*What you need to do*: Your output should be every line below, copied exactly.

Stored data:
════════════════════

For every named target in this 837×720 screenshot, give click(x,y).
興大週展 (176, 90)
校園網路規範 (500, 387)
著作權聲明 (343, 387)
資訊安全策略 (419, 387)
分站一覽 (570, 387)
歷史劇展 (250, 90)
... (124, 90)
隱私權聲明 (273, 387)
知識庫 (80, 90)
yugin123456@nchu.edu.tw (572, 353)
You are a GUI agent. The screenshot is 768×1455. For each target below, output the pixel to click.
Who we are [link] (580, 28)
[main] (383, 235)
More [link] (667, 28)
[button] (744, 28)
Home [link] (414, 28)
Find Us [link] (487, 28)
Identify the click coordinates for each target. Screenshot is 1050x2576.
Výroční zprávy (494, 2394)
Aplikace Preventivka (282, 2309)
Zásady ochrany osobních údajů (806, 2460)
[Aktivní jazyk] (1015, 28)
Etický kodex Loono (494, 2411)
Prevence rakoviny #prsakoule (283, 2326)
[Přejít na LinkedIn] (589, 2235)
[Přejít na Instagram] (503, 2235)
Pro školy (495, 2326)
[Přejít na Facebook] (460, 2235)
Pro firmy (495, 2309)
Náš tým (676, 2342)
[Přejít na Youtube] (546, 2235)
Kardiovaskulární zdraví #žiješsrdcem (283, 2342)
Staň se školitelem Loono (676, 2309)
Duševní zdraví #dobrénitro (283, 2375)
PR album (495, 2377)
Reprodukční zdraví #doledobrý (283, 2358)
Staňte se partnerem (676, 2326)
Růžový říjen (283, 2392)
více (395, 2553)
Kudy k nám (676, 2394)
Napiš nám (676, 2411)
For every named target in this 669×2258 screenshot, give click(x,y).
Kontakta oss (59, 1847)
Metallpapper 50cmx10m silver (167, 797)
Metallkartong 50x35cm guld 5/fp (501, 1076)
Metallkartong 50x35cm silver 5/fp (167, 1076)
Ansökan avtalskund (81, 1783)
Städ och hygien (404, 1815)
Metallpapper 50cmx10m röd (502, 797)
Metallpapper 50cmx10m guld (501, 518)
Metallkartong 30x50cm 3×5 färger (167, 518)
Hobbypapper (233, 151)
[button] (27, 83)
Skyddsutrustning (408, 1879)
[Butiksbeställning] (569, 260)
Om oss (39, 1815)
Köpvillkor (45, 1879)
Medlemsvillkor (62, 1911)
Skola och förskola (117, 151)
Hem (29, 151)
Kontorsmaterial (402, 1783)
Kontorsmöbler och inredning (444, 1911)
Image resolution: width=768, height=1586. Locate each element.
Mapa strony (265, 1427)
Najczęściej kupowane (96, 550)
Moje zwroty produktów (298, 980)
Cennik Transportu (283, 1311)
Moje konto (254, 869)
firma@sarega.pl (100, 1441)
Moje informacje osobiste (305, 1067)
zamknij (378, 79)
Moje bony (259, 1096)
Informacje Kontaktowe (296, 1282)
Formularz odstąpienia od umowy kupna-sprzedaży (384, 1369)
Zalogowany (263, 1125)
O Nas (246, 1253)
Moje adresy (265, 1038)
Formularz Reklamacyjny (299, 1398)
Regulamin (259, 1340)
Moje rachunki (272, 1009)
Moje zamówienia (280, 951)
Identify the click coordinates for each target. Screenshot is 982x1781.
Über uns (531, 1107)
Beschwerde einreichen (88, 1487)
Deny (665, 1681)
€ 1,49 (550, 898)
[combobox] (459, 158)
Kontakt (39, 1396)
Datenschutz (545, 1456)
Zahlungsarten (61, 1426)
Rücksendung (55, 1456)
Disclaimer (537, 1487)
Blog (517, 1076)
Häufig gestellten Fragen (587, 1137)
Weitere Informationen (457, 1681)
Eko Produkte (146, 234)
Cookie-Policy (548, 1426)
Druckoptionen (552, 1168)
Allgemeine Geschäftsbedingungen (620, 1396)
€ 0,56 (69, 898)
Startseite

════════════════════

*Output for this exercise*:
For every named target in this 837×720 screenshot, give click(x,y).
興大週展 (176, 90)
校園網路規範 (500, 387)
著作權聲明 (343, 387)
資訊安全策略 (419, 387)
分站一覽 (570, 387)
歷史劇展 (250, 90)
... (124, 90)
隱私權聲明 (273, 387)
知識庫 (80, 90)
yugin123456@nchu.edu.tw (572, 353)
You are a GUI agent. The screenshot is 768×1455. For each target below, output the pixel to click.
Who we are [link] (580, 28)
[main] (383, 235)
More [link] (667, 28)
[button] (744, 28)
Home [link] (414, 28)
Find Us [link] (487, 28)
Identify the click coordinates for each target. Screenshot is 1050x2576.
Výroční zprávy (494, 2394)
Aplikace Preventivka (282, 2309)
Zásady ochrany osobních údajů (806, 2460)
[Aktivní jazyk] (1015, 28)
Etický kodex Loono (494, 2411)
Prevence rakoviny #prsakoule (283, 2326)
[Přejít na LinkedIn] (589, 2235)
[Přejít na Instagram] (503, 2235)
Pro školy (495, 2326)
[Přejít na Facebook] (460, 2235)
Pro firmy (495, 2309)
Náš tým (676, 2342)
[Přejít na Youtube] (546, 2235)
Kardiovaskulární zdraví #žiješsrdcem (283, 2342)
Staň se školitelem Loono (676, 2309)
Duševní zdraví #dobrénitro (283, 2375)
PR album (495, 2377)
Reprodukční zdraví #doledobrý (283, 2358)
Staňte se partnerem (676, 2326)
Růžový říjen (283, 2392)
více (395, 2553)
Kudy k nám (676, 2394)
Napiš nám (676, 2411)
For every named target in this 669×2258 screenshot, give click(x,y).
Kontakta oss (59, 1847)
Metallpapper 50cmx10m silver (167, 797)
Metallkartong 50x35cm guld 5/fp (501, 1076)
Metallkartong 50x35cm silver 5/fp (167, 1076)
Ansökan avtalskund (81, 1783)
Städ och hygien (404, 1815)
Metallpapper 50cmx10m röd (502, 797)
Metallpapper 50cmx10m guld (501, 518)
Metallkartong 30x50cm 3×5 färger (167, 518)
Hobbypapper (233, 151)
[button] (27, 83)
Skyddsutrustning (408, 1879)
[Butiksbeställning] (569, 260)
Om oss (39, 1815)
Köpvillkor (45, 1879)
Medlemsvillkor (62, 1911)
Skola och förskola (117, 151)
Hem (29, 151)
Kontorsmaterial (402, 1783)
Kontorsmöbler och inredning (444, 1911)
Image resolution: width=768, height=1586. Locate each element.
Mapa strony (265, 1427)
Najczęściej kupowane (96, 550)
Moje zwroty produktów (298, 980)
Cennik Transportu (283, 1311)
Moje konto (254, 869)
firma@sarega.pl (100, 1441)
Moje informacje osobiste (305, 1067)
zamknij (378, 79)
Moje bony (259, 1096)
Informacje Kontaktowe (296, 1282)
Formularz odstąpienia od umowy kupna-sprzedaży (384, 1369)
Zalogowany (263, 1125)
O Nas (246, 1253)
Moje adresy (265, 1038)
Formularz Reklamacyjny (299, 1398)
Regulamin (259, 1340)
Moje rachunki (272, 1009)
Moje zamówienia (280, 951)
Identify the click coordinates for each target. Screenshot is 982x1781.
Über uns (531, 1107)
Beschwerde einreichen (88, 1487)
Deny (665, 1681)
€ 1,49 (550, 898)
[combobox] (459, 158)
Kontakt (39, 1396)
Datenschutz (545, 1456)
Zahlungsarten (61, 1426)
Rücksendung (55, 1456)
Disclaimer (537, 1487)
Blog (517, 1076)
Häufig gestellten Fragen (587, 1137)
Weitere Informationen (457, 1681)
Eko Produkte (146, 234)
Cookie-Policy (548, 1426)
Druckoptionen (552, 1168)
Allgemeine Geschäftsbedingungen (620, 1396)
€ 0,56 (69, 898)
Startseite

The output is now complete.